Bedeutung für die Praxis
Die Entscheidung des OLG Hamm ist ein wichtiges Signal für die Stärkung der Beschuldigtenrechte, insbesondere für Personen in Untersuchungshaft. Sie verdeutlicht:
- Der Wunsch eines Inhaftierten, einen (weiteren) Verteidiger zu konsultieren und zu mandatieren, ist ernst zu nehmen.
- Die Kontaktaufnahme muss nicht zwingend direkt durch den Inhaftierten erfolgen. Er kann sich hierbei auch der Hilfe von Vertrauenspersonen (Familie, Freunde) als Stellvertreter bedienen.

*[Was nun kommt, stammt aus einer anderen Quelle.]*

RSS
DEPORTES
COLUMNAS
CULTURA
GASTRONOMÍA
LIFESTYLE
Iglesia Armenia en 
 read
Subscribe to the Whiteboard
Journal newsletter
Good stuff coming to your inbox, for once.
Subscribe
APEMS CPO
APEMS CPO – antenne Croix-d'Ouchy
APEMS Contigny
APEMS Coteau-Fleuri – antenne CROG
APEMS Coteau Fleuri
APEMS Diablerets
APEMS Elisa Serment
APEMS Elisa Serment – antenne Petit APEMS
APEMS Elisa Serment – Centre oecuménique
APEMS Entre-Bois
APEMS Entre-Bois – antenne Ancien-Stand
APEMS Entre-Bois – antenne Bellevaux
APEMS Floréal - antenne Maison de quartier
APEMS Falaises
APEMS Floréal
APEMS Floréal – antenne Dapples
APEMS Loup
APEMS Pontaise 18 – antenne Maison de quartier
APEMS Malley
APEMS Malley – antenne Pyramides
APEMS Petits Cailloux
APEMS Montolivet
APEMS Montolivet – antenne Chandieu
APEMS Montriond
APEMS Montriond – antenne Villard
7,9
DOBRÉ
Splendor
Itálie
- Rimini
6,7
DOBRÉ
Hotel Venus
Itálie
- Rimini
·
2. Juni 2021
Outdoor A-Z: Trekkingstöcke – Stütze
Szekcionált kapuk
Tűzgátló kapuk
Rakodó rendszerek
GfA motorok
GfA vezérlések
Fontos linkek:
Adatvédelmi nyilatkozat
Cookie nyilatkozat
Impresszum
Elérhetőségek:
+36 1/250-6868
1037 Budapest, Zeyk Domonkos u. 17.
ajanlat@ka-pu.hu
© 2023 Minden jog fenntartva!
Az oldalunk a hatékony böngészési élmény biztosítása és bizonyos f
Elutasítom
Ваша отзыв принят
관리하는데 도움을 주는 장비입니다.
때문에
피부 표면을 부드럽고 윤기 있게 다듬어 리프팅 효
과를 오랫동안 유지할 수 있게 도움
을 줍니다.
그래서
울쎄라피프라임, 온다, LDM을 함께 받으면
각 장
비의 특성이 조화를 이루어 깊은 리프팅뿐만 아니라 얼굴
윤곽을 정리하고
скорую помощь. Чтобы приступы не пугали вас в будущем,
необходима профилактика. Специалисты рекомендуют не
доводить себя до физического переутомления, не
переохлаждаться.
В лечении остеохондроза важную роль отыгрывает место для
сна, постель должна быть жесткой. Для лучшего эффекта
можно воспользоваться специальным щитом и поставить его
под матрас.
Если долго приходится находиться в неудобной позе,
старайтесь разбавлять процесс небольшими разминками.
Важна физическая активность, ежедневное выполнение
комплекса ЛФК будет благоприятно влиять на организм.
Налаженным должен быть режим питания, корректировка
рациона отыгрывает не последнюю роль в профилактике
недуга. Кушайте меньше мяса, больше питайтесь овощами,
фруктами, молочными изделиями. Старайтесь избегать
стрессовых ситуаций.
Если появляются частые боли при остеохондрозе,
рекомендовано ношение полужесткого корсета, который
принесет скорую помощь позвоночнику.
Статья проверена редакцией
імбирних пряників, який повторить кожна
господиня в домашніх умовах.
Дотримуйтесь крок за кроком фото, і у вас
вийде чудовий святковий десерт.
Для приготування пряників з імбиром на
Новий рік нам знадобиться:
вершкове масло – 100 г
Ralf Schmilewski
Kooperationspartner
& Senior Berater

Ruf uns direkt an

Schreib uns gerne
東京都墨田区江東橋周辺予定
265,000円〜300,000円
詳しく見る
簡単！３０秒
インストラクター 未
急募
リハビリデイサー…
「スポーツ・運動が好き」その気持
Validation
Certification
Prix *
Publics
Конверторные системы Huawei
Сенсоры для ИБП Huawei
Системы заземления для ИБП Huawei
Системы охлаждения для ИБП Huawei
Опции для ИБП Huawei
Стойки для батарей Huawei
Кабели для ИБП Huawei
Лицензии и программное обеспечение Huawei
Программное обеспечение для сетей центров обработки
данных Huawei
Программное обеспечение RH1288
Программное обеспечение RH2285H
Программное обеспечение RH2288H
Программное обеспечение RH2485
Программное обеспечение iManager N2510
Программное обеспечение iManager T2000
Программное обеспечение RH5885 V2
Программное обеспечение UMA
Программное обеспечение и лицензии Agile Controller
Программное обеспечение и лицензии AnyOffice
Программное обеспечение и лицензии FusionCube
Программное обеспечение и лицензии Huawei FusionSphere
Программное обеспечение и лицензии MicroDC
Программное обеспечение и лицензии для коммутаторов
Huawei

Eine formelle schriftliche Vollmacht ist dafür nicht erforderlich.
- Gerichte dürfen die Hürden für eine Besuchserlaubnis zur Mandatsanbahnung nicht unangemessen hoch ansetzen, wenn der Wille des Beschuldigten, einen bestimmten Anwalt oder einen über Dritte vermittelten Anwalt zu sprechen, erkennbar ist.
Diese Entscheidung erleichtert es Inhaftierten, ihr Recht auf freie Anwaltswahl effektiv wahrzunehmen und Kontakt zu einem Verteidiger ihres Vertrauens aufzubauen, auch wenn die Kommunikation aus der Haftanstalt heraus erschwert ist.